— Exercise prompt —
A faithful retyping of every entry below is wanted, with images left out.

— Data in this exercise —
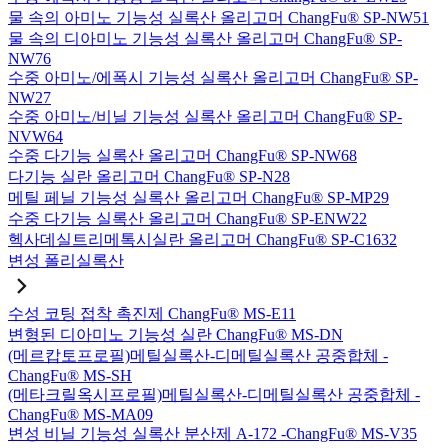
물 속의 아미노 기능성 실록산 올리고머 ChangFu® SP-NW51
물 속의 디아미노 기능성 실록산 올리고머 ChangFu® SP-
NW76
수중 아미노/에폭시 기능성 실록산 올리고머 ChangFu® SP-
NW27
수중 아미노/비닐 기능성 실록산 올리고머 ChangFu® SP-
NVW64
수중 다기능 실록산 올리고머 ChangFu® SP-NW68
다기능 실란 올리고머 ChangFu® SP-N28
메틸 페닐 기능성 실록산 올리고머 ChangFu® SP-MP29
수중 다기능 실록산 올리고머 ChangFu® SP-ENW22
헥사데실트리메톡시실란 올리고머 ChangFu® SP-C1632
변성 폴리실록산
수성 코팅 접착 촉진제 ChangFu® MS-E11
변형된 디아미노 기능성 실란 ChangFu® MS-DN
(메르캅토프로필)메틸실록산-디메틸실록산 공중합체 -
ChangFu® MS-SH
(메타크릴옥시프로필)메틸실록산-디메틸실록산 공중합체 -
ChangFu® MS-MA09
변성 비닐 기능성 실록산 분산제 A-172 -ChangFu® MS-V35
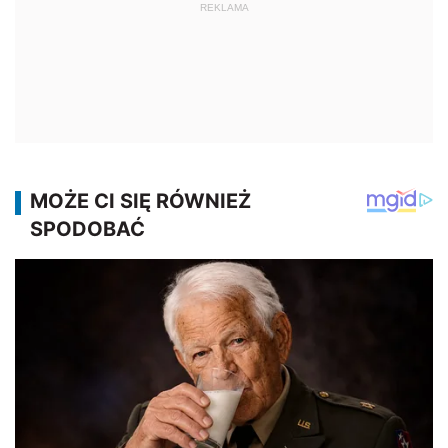
REKLAMA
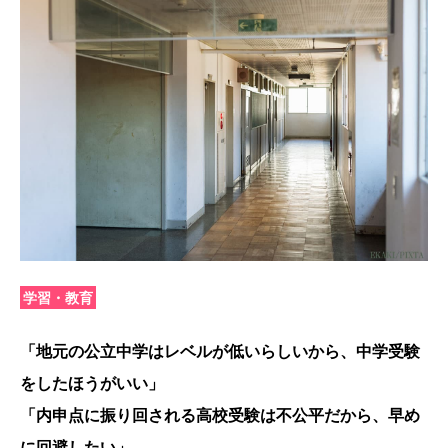
学習・教育
「地元の公立中学はレベルが低いらしいから、中学受験
をしたほうがいい」
「内申点に振り回される高校受験は不公平だから、早め
に回避したい」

— Output of the task —
물 속의 아미노 기능성 실록산 올리고머 ChangFu® SP-NW51
물 속의 디아미노 기능성 실록산 올리고머 ChangFu® SP-
NW76
수중 아미노/에폭시 기능성 실록산 올리고머 ChangFu® SP-
NW27
수중 아미노/비닐 기능성 실록산 올리고머 ChangFu® SP-
NVW64
수중 다기능 실록산 올리고머 ChangFu® SP-NW68
다기능 실란 올리고머 ChangFu® SP-N28
메틸 페닐 기능성 실록산 올리고머 ChangFu® SP-MP29
수중 다기능 실록산 올리고머 ChangFu® SP-ENW22
헥사데실트리메톡시실란 올리고머 ChangFu® SP-C1632
변성 폴리실록산
수성 코팅 접착 촉진제 ChangFu® MS-E11
변형된 디아미노 기능성 실란 ChangFu® MS-DN
(메르캅토프로필)메틸실록산-디메틸실록산 공중합체 -
ChangFu® MS-SH
(메타크릴옥시프로필)메틸실록산-디메틸실록산 공중합체 -
ChangFu® MS-MA09
변성 비닐 기능성 실록산 분산제 A-172 -ChangFu® MS-V35
REKLAMA
学習・教育
「地元の公立中学はレベルが低いらしいから、中学受験
をしたほうがいい」
「内申点に振り回される高校受験は不公平だから、早め
に回避したい」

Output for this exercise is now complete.